The autocratic mindset of the Bush Administration, from the Decider Guy to the politicization of every single part of the government, is descried by Democrats as anti-democratic, as being unfair, as being illegal, as being un-American.
But the real truth is worse. It’s just bad business.
What is true in business is true in government. The fewer people you listen to, the more you make your organization a cult of personality, the worse its decision-making becomes. The worse its execution becomes. And this cost increases after your autocrat leaves.

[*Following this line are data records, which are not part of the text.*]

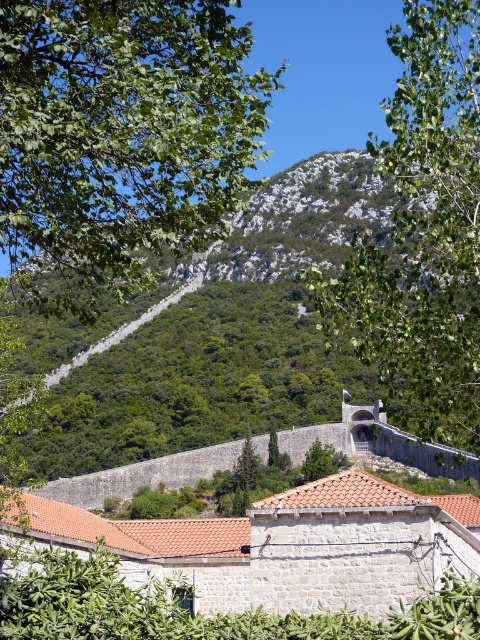 Question: Observing the image, what is the correct spatial positioning of green leafy tree at upper center in reference to green leafy tree at center?

Choices:
 (A) right
 (B) left

Answer: (A)

Question: Which point is farther from the camera taking this photo?

Choices:
 (A) pos(437,211)
 (B) pos(305,481)
 (C) pos(152,154)

Answer: (B)

Question: Which point appears closest to the camera in this image?

Choices:
 (A) click(x=126, y=412)
 (B) click(x=33, y=4)
 (C) click(x=316, y=458)
 (D) click(x=374, y=330)

Answer: (B)

Question: Is green leafy tree at upper left smaller than green leafy mountain at center?

Choices:
 (A) yes
 (B) no

Answer: (A)

Question: Can you confirm if green leafy tree at upper left is smaller than green leafy mountain at center?

Choices:
 (A) yes
 (B) no

Answer: (A)

Question: Which of the following is the farthest from the observer?

Choices:
 (A) green leafy tree at center
 (B) green leafy tree at upper center
 (C) green leafy mountain at center

Answer: (A) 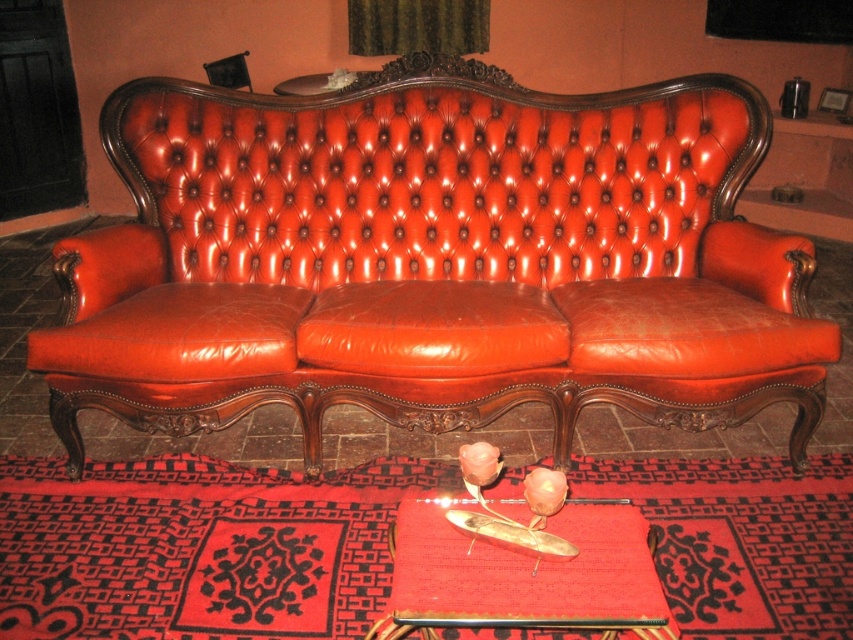 Question: Is shiny leather couch at center further to the viewer compared to smooth leather pad at center?

Choices:
 (A) yes
 (B) no

Answer: (A)

Question: Which point is farther to the camera?

Choices:
 (A) (399, 536)
 (B) (706, 179)

Answer: (B)

Question: Which point is closer to the camera?

Choices:
 (A) (701, 372)
 (B) (442, 506)

Answer: (B)

Question: Is shiny leather couch at center to the left of smooth leather pad at center from the viewer's perspective?

Choices:
 (A) no
 (B) yes

Answer: (B)

Question: Is shiny leather couch at center bigger than smooth leather pad at center?

Choices:
 (A) no
 (B) yes

Answer: (B) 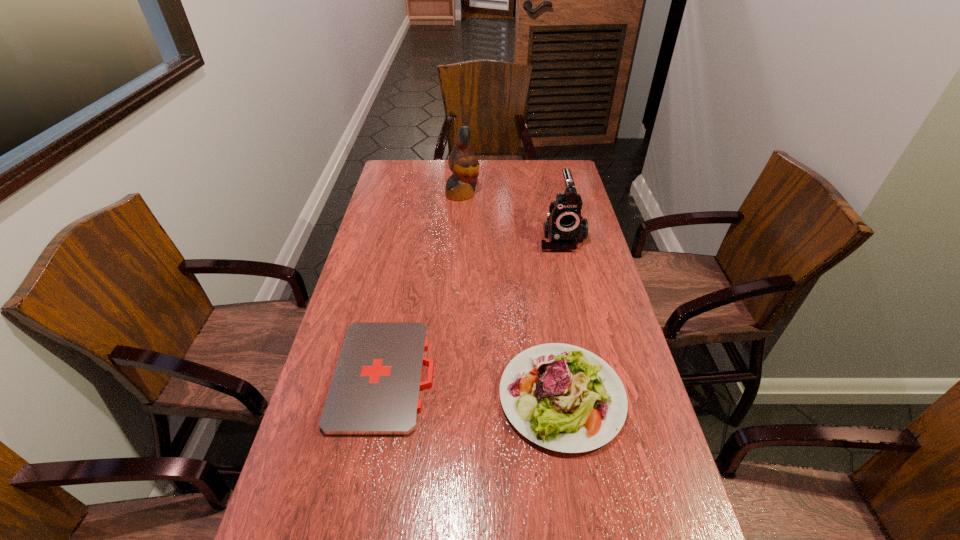 You are a GUI agent. You are given a task and a screenshot of the screen. Output one action in this format:
    pyautogui.click(x=<x>, y=<y>)
    Task: Click on the vacant space that satisfies the following two spatial constraints: 1. on the face of the parrot; 2. on the right side of the third tallest object
    The height and width of the screenshot is (540, 960).
    Given the screenshot: What is the action you would take?
    pyautogui.click(x=451, y=396)

Where is `free location that satisfies the following two spatial constraints: 1. on the face of the tallest object; 2. on the right side of the second shortest object`? Image resolution: width=960 pixels, height=540 pixels. free location that satisfies the following two spatial constraints: 1. on the face of the tallest object; 2. on the right side of the second shortest object is located at coordinates (451, 396).

Locate an element on the screen. Image resolution: width=960 pixels, height=540 pixels. vacant area in the image that satisfies the following two spatial constraints: 1. on the face of the farthest object; 2. on the left side of the salad plate is located at coordinates (451, 396).

Locate an element on the screen. This screenshot has height=540, width=960. vacant space that satisfies the following two spatial constraints: 1. on handle side the shortest object; 2. on the right side of the salad plate is located at coordinates (381, 396).

What are the coordinates of `vacant region that satisfies the following two spatial constraints: 1. on the face of the farthest object; 2. on the right side of the third tallest object` in the screenshot? It's located at (451, 396).

Find the location of a particular element. The height and width of the screenshot is (540, 960). free space that satisfies the following two spatial constraints: 1. on the lens mount of the third shortest object; 2. on handle side the shortest object is located at coordinates (592, 375).

This screenshot has height=540, width=960. I want to click on vacant region that satisfies the following two spatial constraints: 1. on the back side of the second shortest object; 2. on the face of the tallest object, so click(530, 194).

To some extent this is inevitable in business. Every great business is entrepreneurial. Every great business has one leader, one vision, one direction, one strategy. Most businesses get in trouble when their entrepreneur leaves. IBM did. Apple did. Microsoft is in the process of doing that. Smart companies, like General Electric, choose new entrepreneurs carefully, and give them time to put their new visions in place. The GE of Reginald Jones was different from that of Jack Welch is different from that of Jeffrey Immelt (right).

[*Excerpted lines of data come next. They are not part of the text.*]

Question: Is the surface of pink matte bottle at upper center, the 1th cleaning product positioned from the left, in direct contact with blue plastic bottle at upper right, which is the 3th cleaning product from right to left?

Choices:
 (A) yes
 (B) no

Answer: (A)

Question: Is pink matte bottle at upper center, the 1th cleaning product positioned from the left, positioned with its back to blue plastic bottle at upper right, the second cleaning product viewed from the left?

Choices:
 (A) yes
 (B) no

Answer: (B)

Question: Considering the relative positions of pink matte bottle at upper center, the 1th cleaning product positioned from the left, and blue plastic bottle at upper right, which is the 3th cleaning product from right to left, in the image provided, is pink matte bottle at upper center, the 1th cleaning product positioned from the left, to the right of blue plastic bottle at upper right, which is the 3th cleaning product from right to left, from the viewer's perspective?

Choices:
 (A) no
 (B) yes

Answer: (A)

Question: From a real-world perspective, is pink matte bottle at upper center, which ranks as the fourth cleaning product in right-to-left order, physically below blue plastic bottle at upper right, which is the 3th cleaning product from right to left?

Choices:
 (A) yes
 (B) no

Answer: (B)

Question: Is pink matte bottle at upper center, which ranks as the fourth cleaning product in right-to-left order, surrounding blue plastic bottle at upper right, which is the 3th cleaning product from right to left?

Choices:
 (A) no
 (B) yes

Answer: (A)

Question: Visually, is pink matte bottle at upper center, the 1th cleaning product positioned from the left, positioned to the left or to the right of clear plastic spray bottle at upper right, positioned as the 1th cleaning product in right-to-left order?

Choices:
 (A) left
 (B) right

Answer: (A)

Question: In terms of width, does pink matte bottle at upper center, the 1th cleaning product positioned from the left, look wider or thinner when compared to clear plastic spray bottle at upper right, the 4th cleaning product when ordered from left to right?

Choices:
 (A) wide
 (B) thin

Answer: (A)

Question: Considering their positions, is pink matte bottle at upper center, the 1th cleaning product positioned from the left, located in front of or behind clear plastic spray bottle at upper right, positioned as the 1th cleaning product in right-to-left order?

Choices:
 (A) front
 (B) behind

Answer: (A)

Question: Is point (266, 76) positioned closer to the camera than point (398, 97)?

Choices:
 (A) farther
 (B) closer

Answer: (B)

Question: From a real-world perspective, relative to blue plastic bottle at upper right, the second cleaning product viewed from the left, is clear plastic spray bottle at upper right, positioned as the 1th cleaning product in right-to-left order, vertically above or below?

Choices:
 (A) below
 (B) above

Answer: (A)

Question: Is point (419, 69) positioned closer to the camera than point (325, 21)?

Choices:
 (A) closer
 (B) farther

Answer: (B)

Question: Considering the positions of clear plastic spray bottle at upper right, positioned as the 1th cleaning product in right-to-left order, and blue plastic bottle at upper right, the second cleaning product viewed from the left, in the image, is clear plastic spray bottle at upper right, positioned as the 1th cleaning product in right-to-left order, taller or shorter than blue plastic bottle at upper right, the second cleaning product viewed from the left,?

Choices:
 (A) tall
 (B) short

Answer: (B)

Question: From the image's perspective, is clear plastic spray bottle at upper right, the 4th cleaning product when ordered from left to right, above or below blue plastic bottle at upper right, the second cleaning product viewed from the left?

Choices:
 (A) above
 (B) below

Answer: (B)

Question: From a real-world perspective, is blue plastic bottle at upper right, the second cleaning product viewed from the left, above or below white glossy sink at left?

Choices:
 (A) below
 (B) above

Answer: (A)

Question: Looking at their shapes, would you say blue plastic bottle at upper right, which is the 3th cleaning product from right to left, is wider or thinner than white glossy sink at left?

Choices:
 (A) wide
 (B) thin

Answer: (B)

But while strong leadership is imperative in business, you also need a great team. You need great people to implement your policies, to market your products, to guarantee customer satisfaction, and to retain good employees. If a business makes all its personnel decisions based exclusively on loyalty to the boss, that business is doomed.
That is precisely what has happened to the U.S. government these last
(nearly) 7 years. Loyalty to the party trumps loyalty to the job, and
loyalty to the President trumps everything. How are you going to get
things done right in that environment? If everyone is afraid to speak
up, if the apparatchiks with no brains are constantly on the look-out
for signs of disloyalty, so they can grab more power for themselves,
your entire structure loses its flexibility, and quickly ages into dust.
That’s what happened to the Soviet Union. That’s what Bush is doing to us.
The terrifying lesson of our time is that everyone, at every level of government, can be subjected
to blackmail, and can be made to shut up. Generals’ pensions can be
threatened. The chairman of the Federal Reserve can be isolated. Congress can be intimidated.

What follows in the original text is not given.